The cross-product of element orderings and scale factors yields many variants: - Ternary: 30 variants per initial structure. - Quaternary: 24 possible orderings.
Inputs
Elements (e.g., Na, B, C) specified via JSON config
Structure templates specified via JSON config
Outputs
Hypothetical structures
Parsl executor: GENERATE_EXECUTOR_LABEL
2. CGCNN-based structure screening
Evaluate all generated structures with a Crystal Graph Convolutional Neural Network (CGCNN) to predict formation energies efficiently.
Select structures with low predicted formation energy as promising candidates, reducing the cost of subsequent first-principles calculations.
Inputs
Hypothetical structures
CGCNN-specific parameters (e.g., batch size) configurable via JSON config
Outputs
Predicted formation energies
Parsl executor: CGCNN_EXECUTOR_LABEL
3. Removal of similar structures
Identify and remove duplicates or near-duplicates using a structural-similarity threshold. First, candidates are sorted by predicted formation energy, and basic filters (an energy cutoff, optional element-fraction limits, and a maximum-atoms limit) are applied. To identify unique crystal structures, we then group the remaining candidates by their reduced composition. Within each group, the structures are processed from lowest to highest formation energy. A structure is kept for subsequent DFT calculation only if it does not match any previously kept structure from that group, as determined by the
pymatgen.analysis.structure_matcher.StructureMatcherclass.The deduplication step ensures that only non-equivalent structures are retained, typically narrowing the set to a manageable number (e.g., 1,000–5,000 structures) for detailed study.
Inputs
Structures with associated predicted formation energies
Formation energy threshold (configurable via JSON config)
Outputs
Structural similarity scores used to further filter the structures
Parsl executor: SELECT_EXECUTOR_LABEL
4. DFT calculations (relaxation and energy)
The filtered set of structures is subjected to first-principles calculations using Density Functional Theory (DFT) using VASP (extensible to other ab initio codes such as Quantum ESPRESSO).
Each structure undergoes full relaxation to find its lowest-energy geometry, followed by a self-consistent total-energy calculation.
The resulting relaxed structures and total energies provide the basis for thermodynamic analysis.
Inputs
Selected structures
DFT input files (
INCAR.rxandINCAR.en) from https://github.com/ML-AMD/exa-amd/tree/main/workflows/vasp_assets/
Outputs
Per-job directories containing the calculation artifacts
Summarized results for converged structures stored in
vasp_calc_result.csv
Parsl executor: VASP_EXECUTOR_LABEL
5. Post-processing: convex hull and stability analysis
Determine the formation energies of each structure relative to known stable phases.

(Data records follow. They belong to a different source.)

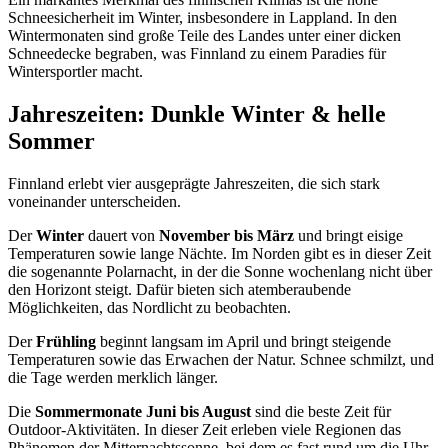
Schneesicherheit im Winter, insbesondere in Lappland. In den
Wintermonaten sind große Teile des Landes unter einer dicken
Schneedecke begraben, was Finnland zu einem Paradies für
Wintersportler macht.
Jahreszeiten: Dunkle Winter & helle
Sommer
Finnland erlebt vier ausgeprägte Jahreszeiten, die sich stark
voneinander unterscheiden.
Der
Winter
dauert von
November bis März
und bringt eisige
Temperaturen sowie lange Nächte. Im Norden gibt es in dieser Zeit
die sogenannte Polarnacht, in der die Sonne wochenlang nicht über
den Horizont steigt. Dafür bieten sich atemberaubende
Möglichkeiten, das Nordlicht zu beobachten.
Der
Frühling
beginnt langsam im April und bringt steigende
Temperaturen sowie das Erwachen der Natur. Schnee schmilzt, und
die Tage werden merklich länger.
Die
Sommermonate Juni bis August
sind die beste Zeit für
Outdoor-Aktivitäten. In dieser Zeit erleben viele Regionen das
Phänomen der Mitternachtssonne, bei dem es fast rund um die Uhr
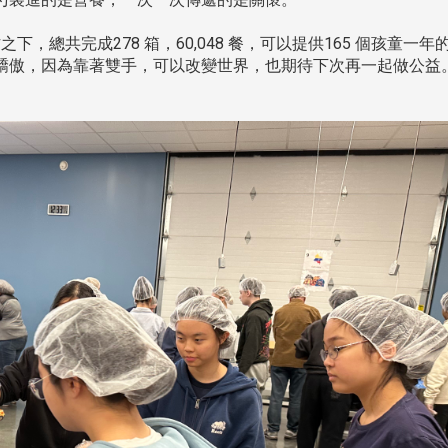
處
校友處新任執行長武士戎上
淡江大學董事會議改
念
任 攜手校友共創淡江新里程
聘任許輝煌為校長 新
董事
總共完成278 箱，60,048 餐，可以提供165 個孩童一年
感到驕傲，因為靠著雙手，可以改變世界，也期待下次再一起做公益
淡江大學於115年7月30日(四)舉
辦布達暨單位主管交接典禮。115
7月
本校校長葛煥昭將於今(1
學年度校友服務暨資源發展 ...
深耕
月31日(五)任期屆滿。董
24日(三)下午5時 ...
2 版 校友會活動 (海
2 版 校友會活動 
外、縣市)
外、縣市)
台中市校友會拜會盧秀燕市
南加州校友會召開11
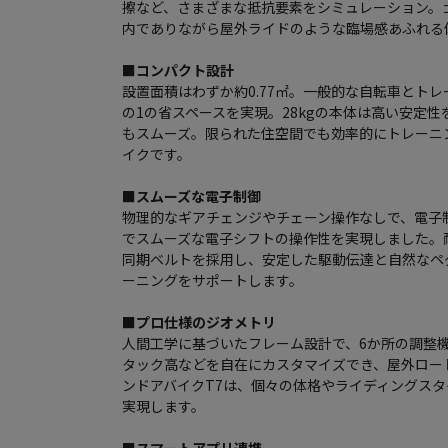
擦など、さまざまな抵抗要素をシミュレーション。
内でありながら屋外ライドのような臨場感あふれる
■コンパクト設計
設置面積はわずか約0.77㎡。一般的な自転車とト
の1の省スペースを実現。28kgの本体は高い安定
もスムーズ。限られた住空間でも効率的にトレーニ
イクです。
■スムーズな電子制御
物理的なギアチェンジやチェーン操作なしで、電子
でスムーズな電子シフトの操作性を実現しました。
同期ベルトを採用し、安定した駆動伝達と自然なペ
ーニングをサポートします。
■プロ仕様のジオメトリ
人間工学に基づいたフレーム設計で、6か所の調整
タック高などを自在にカスタマイズでき、屋外ロー
ンドアバイクT7は、個々の体格やライディングス
実現します。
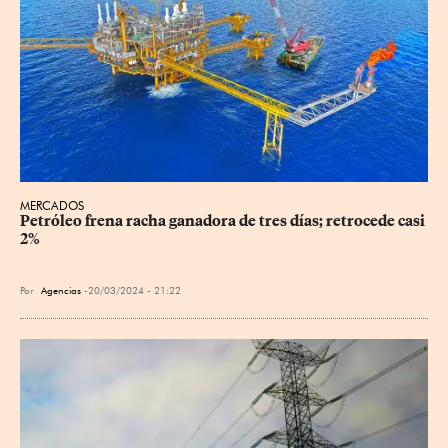
MERCADOS
Petróleo frena racha ganadora de tres días; retrocede casi 
2%
Por
Agencias
20/03/2024 - 21:22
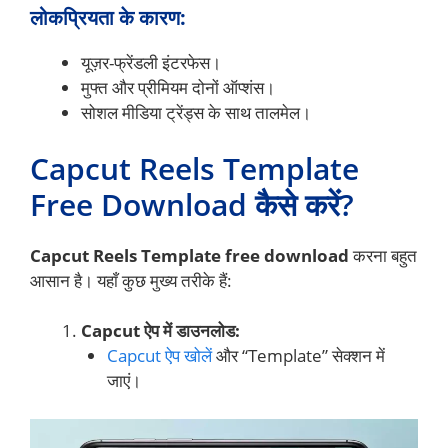
लोकप्रियता के कारण:
यूज़र-फ्रेंडली इंटरफेस।
मुफ्त और प्रीमियम दोनों ऑप्शंस।
सोशल मीडिया ट्रेंड्स के साथ तालमेल।
Capcut Reels Template
Free Download कैसे करें?
Capcut Reels Template free download
करना बहुत
आसान है। यहाँ कुछ मुख्य तरीके हैं:
Capcut ऐप में डाउनलोड:
Capcut ऐप खोलें
और “Template” सेक्शन में
जाएं।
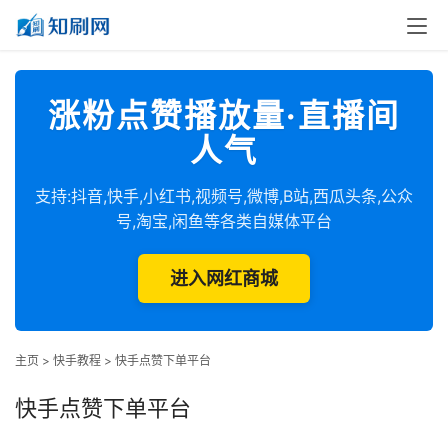
涨粉点赞播放量·直播间
人气
支持:抖音,快手,小红书,视频号,微博,B站,西瓜头条,公众
号,淘宝,闲鱼等各类自媒体平台
进入网红商城
主页
>
快手教程
>
快手点赞下单平台
快手点赞下单平台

Construct the convex hull to indentify structures that are: - Thermodynamically stable: on (or below) the current convex hull. - Metastable: low formation energy (< 0.05 eV/atom ) above the hull (Ehull < 0.05 eV/atom).
This analysis reveals new stable and metastable structures and updates the phase diagram for the target system.
Inputs
Relaxed structures
DFT formation energies
Outputs
Phase diagram
Convex hull
Parsl executor: POSTPROCESSING_LABEL